Boris Johnson Brexit UK parliament election
Boris Johnson (Image: AAP/Mick Tsikas)

Aside from their personal combinations of buffoonery, difficult relationships with the truth, and attendant fondness for shielding themselves from scrutiny, Scott Morrison, Donald Trump and Boris Johnson have one thing in common. The schedule of scandal they created in office was so packed, each controversy tended to blur into one another.

So it takes a second to remember that it wasn’t actually “partygate” that did for Johnson’s time as UK prime minister, but his alleged knowledge of assault allegations levelled at the man he appointed the party’s deputy whip.

Still, partygate — the revelation of several soirées at Number 10, politicians and staffers getting tipsy and breaking the pandemic lockdown legislation Johnson himself introduced, while ordinary Britons were unable to visit their dying relatives — must go down as his defining scandal, the moment from which there was no return.

This week Johnson faced a committee of MPs looking into whether he intentionally misled Parliament about those parties.

Opening the hearing, he swore an oath on the Bible and declared that “hand on heart, I did not lie to the House”, insisting that while he misled the House, it was unintentional, and he corrected the record as soon as it was practical: “I take full responsibility for what happened on my watch.”

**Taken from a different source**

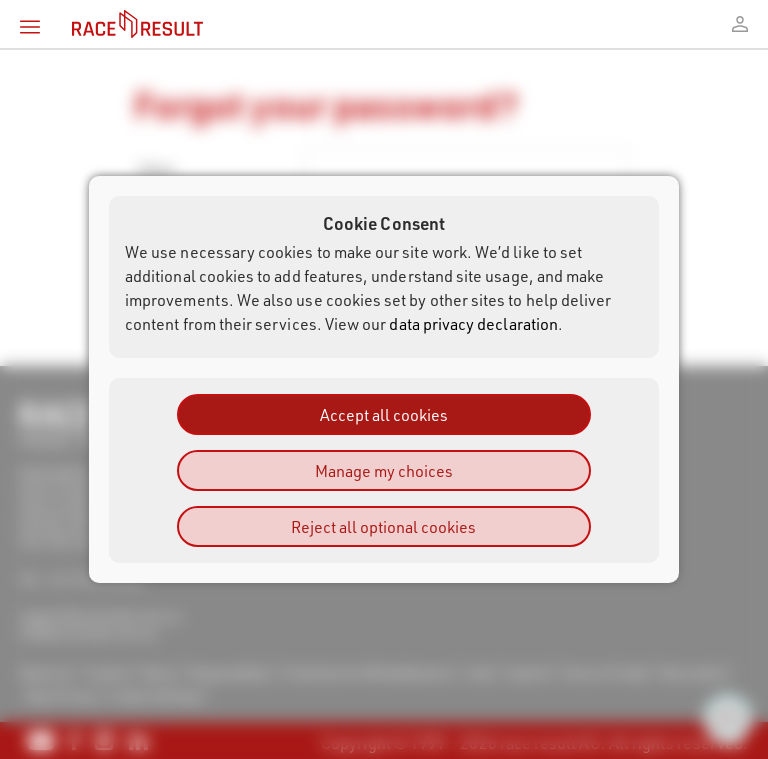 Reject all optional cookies (383, 526)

It all went… well, how you’d expect.

We did everything we could to follow the rules, except for all those instances we clearly didn’t

At the parties, “we avoided physical contact [ed’s note: some more rigorously than others… ], we didn’t touch each other’s … pens, we didn’t pass stuff to each other if we could possibly avoid it,” Johnson insisted, in that trademark, bumbling, posho rhythm of his.

When confronted with the fact that people were visibly passing drinks to one another in the footage, he said, as if it were so obvious as to not be worth mentioning, “of course”.

What would you have me do, change what’s currently scientifically possible?

“It is clear in Number 10 we had real difficulties … in maintaining social distancing,” Johnson said, having been shown footage of people not maintaining social distancing.

But “we had no choice but to meet”, he insisted, and he couldn’t exactly place a “force field” around everyone.

Also, are the committee sure that the brazen indifference to social distancing they think they’re seeing is actually happening? “You don’t see Perspex screens there, but that doesn’t mean there wasn’t sanitiser and efforts to restrict the spread of COVID.”

Tired of experts

Johnson insisted that everything he had told MPs regarding the serial partying in his office was “in good faith and based on what I honestly believed at the time”.

Johnson became particularly miffed when asked why he hadn’t sought assurances from anyone more qualified than his communications advisers that COVID rules had been followed during the get-togethers before telling MPs that they had.

Tory MP Bernard Jenkin said, “I have to say, if I was accused of law-breaking and I had to give an undertaking to the House of Commons, of all places, that I had not broken the law, I would want the advice of a lawyer.”

Johnson replied angrily: “This is nonsense. I mean, complete nonsense. I asked the relevant people and they were senior people.”

For what it’s worth, Cabinet Secretary Simon Case denied giving Johnson any reassurances that COVID rules and guidelines were followed, and said he was unaware of anyone in Number 10 doing so.

I’m not naming any names (I don’t know any)

Indeed, Johnson was pretty vague on which officials actually gave him the broader assurance he would rely on later in Parliament: “I can’t name these officials. I don’t know if I can. I think that most of them have indicated they don’t want themselves to be named.”

Johnson has agreed to write to the committee privately with further details.

But he wasn’t always quite so tight-lipped. When there was a disagreement about the number of attendees at a going-away party for two civil servants in January 2021, Johnson started rattling off names unprompted.

“Sorry, forgive me, I shouldn’t mention the names,” he said, as the people around him buried their heads in their hands.